A questão da empreiteira foi, de certa forma, um triunfo dos controversos métodos de pressão adotado por Moro e o resto da força-tarefa. Marcelo Odebrecht, herdeiro e presidente das Organizações Odebrecht, havia sido preso em junho de 2015, mas mantinha, ao lado dos seus executivos, uma firme postura de não colaborar com a Justiça – inúmeras vezes se declarou "inocente".  Mas tudo mudou quando a secretária Maria Lúcia Tavares, presa em fevereiro de 2016, topou fazer uma delação premiada quando percebeu que sua prisão temporária demoraria a ter data para acabar. As suas informações foram cruciais para a deflagração da Operação Xepa, que acabou descobrindo o "Setor de Operações Estruturadas", uma divisão inteira da Odebrecht dedicada ao pagamento e controle de propinas da empreiteira. Acompanhada de uma lista vazada pela Lava Jato que arrolava praticamente todo o establishment político, a operação fez realidade de uma citação do cineasta Rogério Sganzerla, lembrada por nós na época: "quem tiver de sapato não sobra".

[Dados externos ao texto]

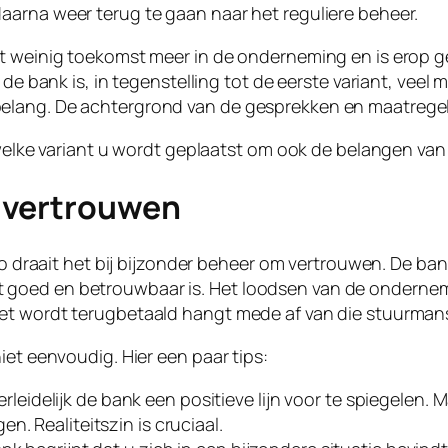
aarna weer terug te gaan naar het reguliere beheer.
t weinig toekomst meer in de onderneming en is erop ger
 de bank is, in tegenstelling tot de eerste variant, veel 
elang. De achtergrond van de gesprekken en maatregel
j welke variant u wordt geplaatst om ook de belangen v
 vertrouwen
zo draait het bij bijzonder beheer om vertrouwen. De ban
 goed en betrouwbaar is. Het loodsen van de ondernem
iet wordt terugbetaald hangt mede af van die stuurma
iet eenvoudig. Hier een paar tips:
 verleidelijk de bank een positieve lijn voor te spiegelen
n. Realiteitszin is cruciaal.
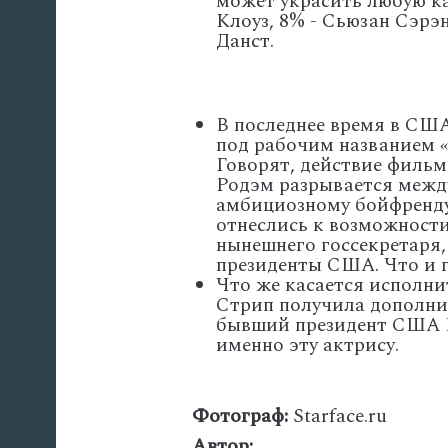
может украсить любую к
Клоуз, 8% - Сьюзан Сэрэн
Данст.
В последнее время в США
под рабочим названием 
Говорят, действие фильм
Родэм разрывается межд
амбициозному бойфренду
отнеслись к возможност
нынешнего госсекретаря,
президенты США. Что и 
Что же касается исполн
Стрип получила дополнит
бывший президент США Б
именно эту актрису.
Фотограф:
Starface.ru
Автор:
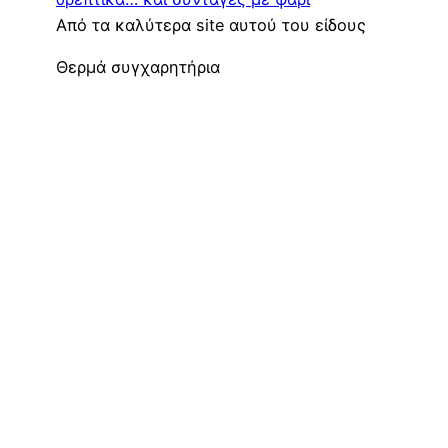
Από τα καλύτερα site αυτού του είδους
Θερμά συγχαρητήρια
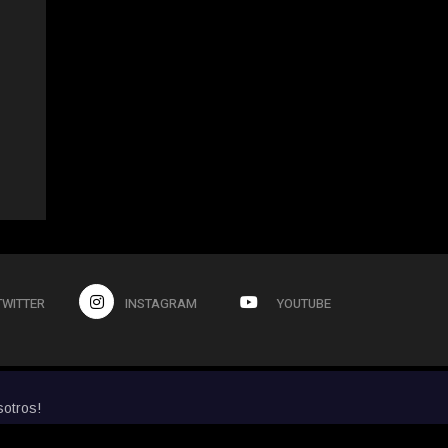
TWITTER
INSTAGRAM
YOUTUBE
sotros!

Junto com as dificuldades financeiras acumuladas pela Odebrecht no período, a descoberta do "Operações Estruturadas" fez Marcelo abrir o bico, e que bico. Junto com ele, mais de setenta executivos da empresa também homologaram suas delações. Até agora, apenas uma vazou em sua totalidade, a de Claudio Melo Filho, ex-diretor de Relações Institucionais. Além dos apelidos dados aos políticos com quem mantinha relações (epítetos para ficar para a história, como "Boca Mole", "Todo Feio" e "Misericórdia"), a delação de Melo ganhou destaque por envolver políticos do PSDB e toda a cúpula de Temer – o próprio cramunhoso presidente é citado 43 vezes ao longo do documento. O volume das delações é excruciante, com mais de 800 depoimentos, e para tentar dar alguma celeridade ao processo, o ministro Teori Zavascki, relator da Lava Jato no STF, prometeu botar a sua equipe para trabalhar durante o recesso do Supremo em janeiro.

A instabilidade gerada pela Lava Jato deu força para o Judiciário brasileiro, que desde então passou a se envolver cada vez mais diretamente nas mumunhas dos outros poderes. Além da liminar de Mendes impedindo Lula de ser ministro, que reforçava decisões de primeira instância, o Supremo também se embrenhou no Legislativo nacional. Foi a decisão unânime pelo afastamento de Eduardo Cunha, à revelia da Câmara, apesar de confirmada posteriormente, que selou o destino do ex-deputado. O confuso "Renan affair", que fez o presidente do Senado descumprir uma liminar do STF apenas para ser reconduzido ao cargo no dia seguinte pelo plenário do Supremo. Essa crise entre Senado e Judiciário, convém lembrar, começou com um desdobramento da Lava Jato: no fim de outubro, a PF entrou no Senado, por ordem de um juiz de primeira instância, e prendeu quatro policiais legislativos. O mal estar da situação ficou escancarado quando Renan chamou o autor da ordem de "juizeco". Quando Marco Aurélio Mello deferiu a liminar de seu afastamento, o presidente do Senado precisou contar com uma ampla articulação – de Temer a FHC e Sarney – para salvar o nanométrico fiapo de solidez institucional do país. E para emendar este ano no próximo, o ministro Luiz Fux foi além na intervenção sobre o Legislativo e, em liminar, mandou a Câmara voltar atrás na votação das "Dez Medidas" patrocinadas por Dallagnol – o caso ainda está para ser julgado.

Para 2017, a Lava Jato já tem uma agenda paralela importante: as delações da Odebrecht devem fazer parte do processo movido pelo PSDB no TSE que analisa a cassação da chapa Dilma-Temer. É uma situação muito complexa para o ex-vice, afinal ela traz a chance de seu afastamento ser efetivado sumariamente. Sua esperança é que as próprias delações sirvam para protelar o julgamento final para o segundo semestre, uma vez que em maio Temer poderá escolher dois novos ministros do TSE. Gilmar Mendes, presidente do TSE, já avisou que o julgamento pode atrasar mais sim. Além disso, vence em setembro o cargo de Rodrigo Janot como Procurador Geral da República, e o próximo nome será escolhido por Temer. Talvez 2017 mostre que a Lava Jato é menos poderosa do que gostou de parecer em 2016.